Personal information
- Birth name: René Raymond Argentin
- Born: 15 October 1924 Champagne, Marne, France
- Died: 14 October 2022 (aged 97) Pontault-Combault, Seine-et-Marne, France

Sport
- Sport: Canoe sprint

= Raymond Argentin =

French sprint canoeist (1924–2022)

René Raymond Argentin (15 October 1924 – 14 October 2022) was a French sprint canoeist who competed in the late 1940s. He finished fourth in the C-1 10000 m event at the 1948 Summer Olympics in London. Argentin was a national champion in canoeing in both 1948 and 1949.

==Biography==
René Raymond Argentin was born in Champagne, Marne on 15 October 1924. He started canoeing in 1942, and quickly gained proficiency in the sport. His time on the national canoeing team would last just three years, from 1948 to 1950. However, he got the opportunity to represent France in the C-1 10000 event at the 1948 Summer Olympics in London. After being selected, Argentin would train alone in Marne every day for 10 km (10,000m an hour). At the Games, he finished in fourth place and missed the podium, coming in just over two minutes after Canada's Norm Lane. He finished with a time of 1:06:44.

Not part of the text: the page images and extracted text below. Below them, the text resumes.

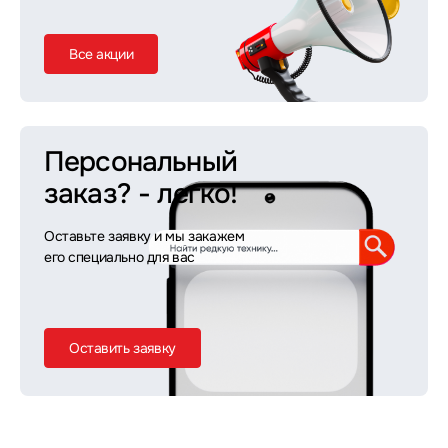
Все акции
Персональный
заказ?
- легко!
Оставьте заявку и мы закажем
его специально для вас
Оставить заявку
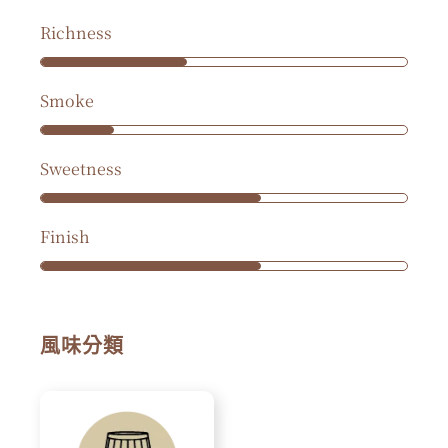
Richness
Smoke
Sweetness
Finish
風味分類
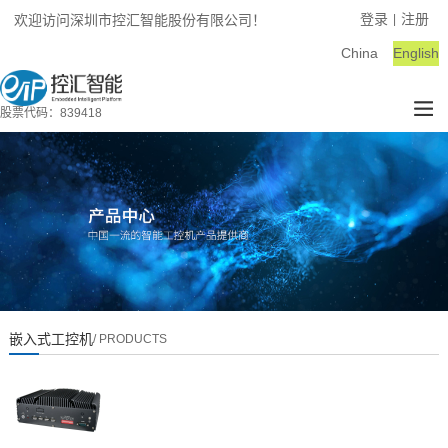
登录
注册
欢迎访问深圳市控汇智能股份有限公司！
|
China
English
股票代码：839418
嵌入式工控机
/ PRODUCTS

Argentin was also selected to compete, alongside his friend Robert Boutigny, at the 1950 World Championships, but did not attend, stating that he had been sacked following his return from the 1948 Olympics missing work due to sport, and had been rehired on the condition that he did not do it again. Argentin was the national C-1 1000 champion in 1948, as well as the C-1 1000 and 10000 champion in 1949.

As of 2010, Argentin was still actively canoeing at the age of 86. In June 2017, Argentin stated his belief that Olympic champion František Čapek should have been disqualified at the 1948 Games for using a non-approved boat. In January 2020, Argentin was noted as being the oldest surviving member of the Association of French Canoe-Kayak Internationals (AIFCK). He died in Pontault-Combault, Seine-et-Marne on 14 October 2022, one day before his 98th birthday.